The ‘plastic’ (polymer) haters? Heck if a pistol fires, is accurate, takes a lickin and is still reliable, what’s the problem?

Guys, they make airplane wings out of polymer composite material now days, come outta the cave.


----------



## Shipwreck (Jan 26, 2006)

Got me. Years ago - I preferred metal guns because they decreased recoil. In fact, in 2005, I went with another Beretta Inox Vertec when comparing the Beretta to a Glock 34. The metal frame soaked up that recoil. Later, though, that Vertec proved to really and truly suck.

Now, though, all 6 of my guns are polymer guns. I have no metal ones. Over the years since 1993, I have gone thru many, many handguns. Probably 20-25 easily. The ones I like now all happen to be polymer, much to the chagrin of the local 1911 lovers here


----------



## martial_field (Oct 16, 2006)

Just because you prefer one gun over another doesn't mean you need to hate the "also ran." I have always been amazed at some of the Glock haters out there, as if the mass marketing of polymer frame guns was a betrayal of gun owners and the spirit of gun ownership. And, some Glock owners seem to go a little overboard in their disdain for metal frame guns. I have both metal frame and polymer frame guns and find room for both of them in my "Hall of High Opinion."


----------



## Spenser (Nov 6, 2006)

I'm with you. There's plenty of room in the arms locker for whatever orphan pistols I can give a home to, metal or plastic....


----------



## Baldy (Jun 21, 2006)

So what's your problem I have both?


----------



## zipgraver (Aug 28, 2006)

Baldy said:


> So what's your problem I have both?


Yeah me too! Some of the Glock haters are really ridiculous. Tell them you like Glocks and they treat you like you have leprosy. Screw 'em.:mrgreen:


----------



## Mr. P (Sep 16, 2006)

Baldy said:


> So what's your problem I have both?


Whos problem? Who are you asking?


----------



## Baldy (Jun 21, 2006)

I am asking you is there a problem or have you had a problem with somebody? I think it's stupid to put people's guns down. I have both and I enjoy both.


----------



## XD-45 (Oct 24, 2006)

If the weapon does what it is meant to do and the operator likes it, what does it matter what material it is made of? Where is this thread going????


----------



## john doe. (Aug 26, 2006)

If it goes bang and the bg or target gets a hole in it... who cares?


----------



## Mr. P (Sep 16, 2006)

Baldy said:


> I am asking you is there a problem or have you had a problem with somebody? I think it's stupid to put people's guns down. I have both and I enjoy both.
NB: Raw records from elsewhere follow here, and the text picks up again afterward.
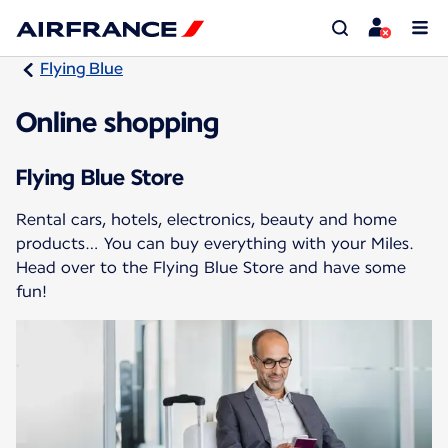
Flying Blue
Online shopping
Flying Blue Store
Rental cars, hotels, electronics, beauty and home
products… You can buy everything with your Miles.
Head over to the Flying Blue Store and have some
fun!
I have no problem, I just see it all the time. Doesn't make sense to me.
Like I said in post #1


> Heck if a pistol fires, is accurate, takes a lickin and is still reliable, what's the problem?


 That would include steel and polymer, right?


----------



## XD-45 (Oct 24, 2006)

Mr. P said:


> Like I said in post #1 That would include steel and polymer, right?


You omitted aluminum and titanium. What about scandium?


----------



## Mr. P (Sep 16, 2006)

XD-45 said:


> You omitted aluminum and titanium. What about scandium?


I think the statement is all inclusive.


----------



## Revolver (Aug 26, 2006)

I dislike Glocks myself and it has absolutely nothing to do with the composition of the frame. I gave the Glock pistol a fair chance and gave it a try. Now I never will fire a Glock pistol again unless I have to nor will I ever own one. But that's me. I guess I'm weird but I don't expect others to have the same tastes or preferences as me. Gaston made the right pistol for you and that's all that matters. What does it matter what others think?


----------



## Mr. P (Sep 16, 2006)

Revolver said:


> I dislike Glocks myself and it has absolutely nothing to do with the composition of the frame. I gave the Glock pistol a fair chance and gave it a try. Now I never will fire a Glock pistol again unless I have to nor will I ever own one. But that's me. I guess I'm weird but I don't expect others to have the same tastes or preferences as me. Gaston made the right pistol for you and that's all that matters. What does it matter what others think?


I don't own one...yet.

What didn't you like about it?


----------



## Revolver (Aug 26, 2006)

Mr. P said:


> I don't own one...yet.
> 
> What didn't you like about it?


It's the only pistol I can't fire for pleasure because it's not possible. The ergonomics are just horrible for me. I also understand where the nickname "Blocks" came from. There are a more things about the pistol that I dislike but could deal with if it weren't for that. Yet again, I don't "knock" them. It's just personal preference.


----------



## Mr. P (Sep 16, 2006)

Revolver said:


> It's the only pistol I can't fire for pleasure because it's not possible. The ergonomics are just horrible for me. I also understand where the nickname "Blocks" came from. There are a more things about the pistol that I dislike but could deal with if it weren't for that. Yet again, I don't "knock" them. It's just personal preference.


I understand. She's gotta feel good and be good fit, some are some aren't.


----------